I would recommend loading a staging table on the destination server and then merge the results into a target table on the destination server. If you need to run any hygiene rules, then you could do this via stored procedure since you are bound to get better performance than through SSIS data flow transformation tasks. Besides, deduping is generally a multi-step process. You may want to dedupe on:
- Distinct lines.
- Distinct groups of columns like First Name, Last Name, Email Address, etc.
- You may want to dedupe against an existing target table. If that's the case, then you may need to include NOT EXISTS or NOT IN statements. Or you may want to update the original row with new values.
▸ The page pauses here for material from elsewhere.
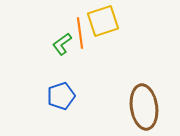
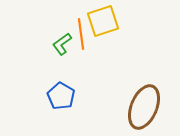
orange line: moved 1 px right, 1 px down
blue pentagon: rotated 24 degrees counterclockwise
brown ellipse: rotated 30 degrees clockwise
This usually is best served with a MERGE statement and a subquery for the source.
- Take the first or last row of a particular pattern. For instance, you may want the last row entered in the file for each occurrence of an email address or phone number. I usually rely on CTE's with ROW_NUMBER() to generate sequential order and reverse order columns like in the folling sample:
.
WITH
sample_records
( email_address
, entry_date
, row_identifier
)
AS
(
SELECT '[email protected]'
, '2009-10-08 10:00:00'
, 1
UNION ALL
SELECT '[email protected]'
, '2009-10-08 10:00:01'
, 2
UNION ALL
SELECT '[email protected]'
, '2009-10-08 10:00:02'
, 3
UNION ALL
SELECT '[email protected]'
, '2009-10-08 10:00:00'
, 4
UNION ALL
SELECT '[email protected]'
, '2009-10-08 10:00:00'
, 5
)
, filter_records
( email_address
, entry_date
, row_identifier
, sequential_order
, reverse_order
)
AS
(
SELECT email_address
, entry_date
, row_identifier
, 'sequential_order' = ROW_NUMBER() OVER (
PARTITION BY email_address
ORDER BY row_identifier ASC)
, 'reverse_order' = ROW_NUMBER() OVER (
PARTITION BY email_address
ORDER BY row_identifier DESC)
FROM sample_records
)
SELECT email_address
, entry_date
, row_identifier
FROM filter_records
WHERE reverse_order = 1
ORDER BY email_address;
There are lots of options for you on deduping files, but ultimately I recommend handling this in a stored procedure once you have loaded a staging table on the destination server. After you cleanse the data, then you can either MERGE or INSERT into your final destination.